Zum zweiten Einwand: Wenn ein Angehöriger mit dem Hinweis kommt, dass die Kasse auf den putzenden Pflegedienst verweisen hat, dann braucht es eben eine gute Argumentation, warum Ihr kein Putzdienst seid und dass es bei Euch um pflegerische Betreuung geht. Natürlich braucht es kurz- bis mittelfristig auch die strategische Entscheidung, die reine Hauswirtschaft nicht mehr anzubieten. Damit einher geht natürlich auch die umfassendere Qualifikation des Personals.

 

Sind Pflegedienste die „Putzarmeen“ der Nation?

Aus meiner Sicht sind Pflegedienste schon gar nicht und Betreuungsdienste nur eingeschränkt die Putzarmeen dieser Nation. Für betreutes Putzen wird immerhin pro Stunde je nach Bundesland ein Betrag rund um € 26 fällig.

Solange nur geputzt wird und

ist aus meiner Sicht das Putzen die schlechteste Leistung, die Pflegebedürftigen hilft, so lange, so sicher und so selbstständig wie möglich ihr Zuhause genießen zu können.

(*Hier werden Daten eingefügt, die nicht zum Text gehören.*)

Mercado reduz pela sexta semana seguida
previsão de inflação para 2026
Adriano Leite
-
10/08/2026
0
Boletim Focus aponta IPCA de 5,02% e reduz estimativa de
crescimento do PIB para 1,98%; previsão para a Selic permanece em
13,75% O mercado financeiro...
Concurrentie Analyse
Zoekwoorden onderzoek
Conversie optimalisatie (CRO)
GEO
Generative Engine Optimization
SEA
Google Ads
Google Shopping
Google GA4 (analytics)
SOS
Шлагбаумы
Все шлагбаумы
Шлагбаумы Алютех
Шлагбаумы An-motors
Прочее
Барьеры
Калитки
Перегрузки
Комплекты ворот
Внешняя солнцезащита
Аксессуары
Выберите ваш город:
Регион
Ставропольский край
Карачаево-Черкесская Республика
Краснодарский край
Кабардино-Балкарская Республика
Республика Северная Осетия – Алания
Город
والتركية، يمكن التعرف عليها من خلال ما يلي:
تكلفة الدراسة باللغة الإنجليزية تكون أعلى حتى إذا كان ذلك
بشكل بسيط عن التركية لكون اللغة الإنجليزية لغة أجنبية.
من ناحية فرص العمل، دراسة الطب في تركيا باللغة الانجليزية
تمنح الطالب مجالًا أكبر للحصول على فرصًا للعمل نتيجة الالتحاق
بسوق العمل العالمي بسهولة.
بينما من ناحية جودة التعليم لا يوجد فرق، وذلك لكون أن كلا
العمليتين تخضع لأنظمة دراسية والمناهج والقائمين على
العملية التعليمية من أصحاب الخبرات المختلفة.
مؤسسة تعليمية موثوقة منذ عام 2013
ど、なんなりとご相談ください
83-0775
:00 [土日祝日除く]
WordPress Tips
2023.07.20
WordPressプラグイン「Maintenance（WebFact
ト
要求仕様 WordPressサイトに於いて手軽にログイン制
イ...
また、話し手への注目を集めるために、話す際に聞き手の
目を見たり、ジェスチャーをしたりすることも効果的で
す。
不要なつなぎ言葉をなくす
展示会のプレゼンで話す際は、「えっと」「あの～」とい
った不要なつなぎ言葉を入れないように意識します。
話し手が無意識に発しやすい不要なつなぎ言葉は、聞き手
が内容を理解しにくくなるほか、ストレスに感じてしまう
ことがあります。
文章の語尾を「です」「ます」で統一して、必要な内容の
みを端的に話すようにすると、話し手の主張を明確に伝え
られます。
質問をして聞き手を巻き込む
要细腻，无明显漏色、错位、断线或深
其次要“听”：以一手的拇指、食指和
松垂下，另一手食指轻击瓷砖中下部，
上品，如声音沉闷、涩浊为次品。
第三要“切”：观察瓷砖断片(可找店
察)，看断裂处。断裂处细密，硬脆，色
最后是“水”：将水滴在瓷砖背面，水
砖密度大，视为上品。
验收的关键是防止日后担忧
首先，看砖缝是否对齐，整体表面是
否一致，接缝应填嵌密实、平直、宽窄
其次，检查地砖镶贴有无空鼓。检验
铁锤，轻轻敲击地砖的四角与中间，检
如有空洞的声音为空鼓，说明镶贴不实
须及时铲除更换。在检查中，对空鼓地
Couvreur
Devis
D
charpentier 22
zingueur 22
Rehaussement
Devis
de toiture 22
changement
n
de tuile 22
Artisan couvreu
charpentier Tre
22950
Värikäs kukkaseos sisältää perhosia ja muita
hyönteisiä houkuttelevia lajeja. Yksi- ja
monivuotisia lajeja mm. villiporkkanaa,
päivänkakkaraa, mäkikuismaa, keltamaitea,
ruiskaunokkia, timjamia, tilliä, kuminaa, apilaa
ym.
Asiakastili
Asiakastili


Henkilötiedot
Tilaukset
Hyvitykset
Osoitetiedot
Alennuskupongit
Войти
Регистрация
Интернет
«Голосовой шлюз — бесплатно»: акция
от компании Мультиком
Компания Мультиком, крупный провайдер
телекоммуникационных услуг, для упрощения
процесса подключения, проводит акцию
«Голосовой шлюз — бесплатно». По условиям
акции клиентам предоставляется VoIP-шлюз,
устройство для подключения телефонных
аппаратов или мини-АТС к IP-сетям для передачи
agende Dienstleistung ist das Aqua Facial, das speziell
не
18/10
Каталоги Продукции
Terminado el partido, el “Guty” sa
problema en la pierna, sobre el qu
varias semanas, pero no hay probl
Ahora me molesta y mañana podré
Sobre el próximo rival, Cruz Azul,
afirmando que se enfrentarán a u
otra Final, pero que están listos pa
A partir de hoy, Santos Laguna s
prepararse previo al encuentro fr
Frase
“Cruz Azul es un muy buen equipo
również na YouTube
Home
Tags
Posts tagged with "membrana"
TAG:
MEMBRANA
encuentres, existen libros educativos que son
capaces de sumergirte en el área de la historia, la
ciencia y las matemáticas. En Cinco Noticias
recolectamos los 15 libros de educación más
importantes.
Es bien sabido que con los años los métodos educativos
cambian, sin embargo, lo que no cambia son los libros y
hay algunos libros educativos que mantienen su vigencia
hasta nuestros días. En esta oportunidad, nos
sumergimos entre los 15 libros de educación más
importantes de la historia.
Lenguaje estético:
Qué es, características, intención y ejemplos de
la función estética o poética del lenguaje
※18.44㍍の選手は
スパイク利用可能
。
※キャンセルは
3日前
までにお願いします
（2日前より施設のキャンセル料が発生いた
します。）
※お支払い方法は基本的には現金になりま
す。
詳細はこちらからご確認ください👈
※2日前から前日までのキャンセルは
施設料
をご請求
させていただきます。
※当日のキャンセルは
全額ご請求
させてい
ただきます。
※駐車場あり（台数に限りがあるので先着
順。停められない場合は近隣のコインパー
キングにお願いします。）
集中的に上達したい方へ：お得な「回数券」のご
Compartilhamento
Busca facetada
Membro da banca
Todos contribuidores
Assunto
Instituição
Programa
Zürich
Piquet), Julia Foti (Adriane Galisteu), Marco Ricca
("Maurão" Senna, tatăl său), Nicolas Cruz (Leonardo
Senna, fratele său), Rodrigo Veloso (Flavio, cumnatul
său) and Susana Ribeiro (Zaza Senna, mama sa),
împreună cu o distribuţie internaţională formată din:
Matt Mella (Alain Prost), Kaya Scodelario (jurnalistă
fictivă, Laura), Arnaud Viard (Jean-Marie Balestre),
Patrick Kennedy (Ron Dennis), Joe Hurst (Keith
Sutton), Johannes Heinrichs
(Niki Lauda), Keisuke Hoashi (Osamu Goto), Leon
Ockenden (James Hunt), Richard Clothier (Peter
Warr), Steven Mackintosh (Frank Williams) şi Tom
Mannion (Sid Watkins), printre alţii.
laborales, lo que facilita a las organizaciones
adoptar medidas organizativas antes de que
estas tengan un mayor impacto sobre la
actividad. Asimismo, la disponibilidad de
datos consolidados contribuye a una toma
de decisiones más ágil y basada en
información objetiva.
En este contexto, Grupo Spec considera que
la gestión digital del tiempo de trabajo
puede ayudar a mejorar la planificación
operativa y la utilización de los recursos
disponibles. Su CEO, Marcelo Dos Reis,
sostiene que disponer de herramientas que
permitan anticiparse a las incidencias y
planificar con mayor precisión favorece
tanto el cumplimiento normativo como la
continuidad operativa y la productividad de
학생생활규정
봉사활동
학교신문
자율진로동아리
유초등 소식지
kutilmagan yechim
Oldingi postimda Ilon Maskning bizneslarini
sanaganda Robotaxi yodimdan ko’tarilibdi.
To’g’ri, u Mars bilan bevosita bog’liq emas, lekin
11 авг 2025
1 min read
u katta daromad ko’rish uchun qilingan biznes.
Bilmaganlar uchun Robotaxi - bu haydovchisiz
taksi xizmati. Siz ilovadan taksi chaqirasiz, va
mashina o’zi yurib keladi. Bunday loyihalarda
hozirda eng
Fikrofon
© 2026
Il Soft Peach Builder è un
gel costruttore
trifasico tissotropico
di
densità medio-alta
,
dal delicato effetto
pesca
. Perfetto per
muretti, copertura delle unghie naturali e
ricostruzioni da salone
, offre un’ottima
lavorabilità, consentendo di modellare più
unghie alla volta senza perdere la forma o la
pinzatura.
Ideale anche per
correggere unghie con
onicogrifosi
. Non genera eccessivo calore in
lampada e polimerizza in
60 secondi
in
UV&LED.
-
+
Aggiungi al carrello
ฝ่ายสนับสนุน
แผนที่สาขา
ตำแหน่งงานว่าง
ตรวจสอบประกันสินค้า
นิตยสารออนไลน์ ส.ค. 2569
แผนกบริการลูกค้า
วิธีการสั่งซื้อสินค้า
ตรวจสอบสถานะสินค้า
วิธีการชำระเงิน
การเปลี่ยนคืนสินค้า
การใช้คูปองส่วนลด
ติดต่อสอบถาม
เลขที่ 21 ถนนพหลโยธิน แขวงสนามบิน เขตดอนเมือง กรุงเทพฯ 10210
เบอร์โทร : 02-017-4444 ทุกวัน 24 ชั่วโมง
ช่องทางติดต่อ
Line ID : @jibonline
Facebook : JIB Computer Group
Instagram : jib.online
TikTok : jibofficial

Eine gute Idee finde ich, wenn ein Pflegedienst hilft, eine Firma zu finden, die sich auf Putzen spezialisiert hat. Das „Beim Finden helfen“ zählt in NRW zum LK 32 „Hilfe bei der Sicherstellung der selbstverantworteten Haushaltsführung“.


 

Meine Empfehlung: Vier strategische Aufgaben für den ambulanten Pflegedienst

Ich empfehle ambulanten Pflegediensten vier strategische Aufgaben:

  1. Die Entscheidung treffen, ob und in welchem Maße reine hauswirtschaftliche Tätigkeiten künftig zum Leistungsspektrum gehören.

  2. Die Leitungsebene zum Thema Bedarf erkunden, überzeugende Vertragsgespräche führen qualifizieren und

  3. das Betreuungspersonal weiterbilden, das echte pflegerische Betreuungsmaßnahmen durchführen kann. Maßnahmen, die über das Vorlesen und den Gang zum Friedhof hinausgehen.

  4. Die Texte, von denen ich im ersten Teil erzählt habe, können Dir helfen, geeignete Unterstützungsmaßnahmen zu entwickeln.

 

Mein Fazit: Zwei Optionen für ambulante Pflegedienste

Erste Option
Pflege und Betreuung gehört in eine Hand, damit Pflegebedürftige und deren Angehörige ganzheitlich in die Zukunft begleitet werden können. Die eine Hand muss wissen, was die andere tut.

Zweite Option
Pflegedienste kooperieren mit ambulanten Betreuungsdiensten und grenzen klar ab, wer bei wem welche Leistung erbringt. Dann muss aber auch die Kommunikation untereinander stimmen.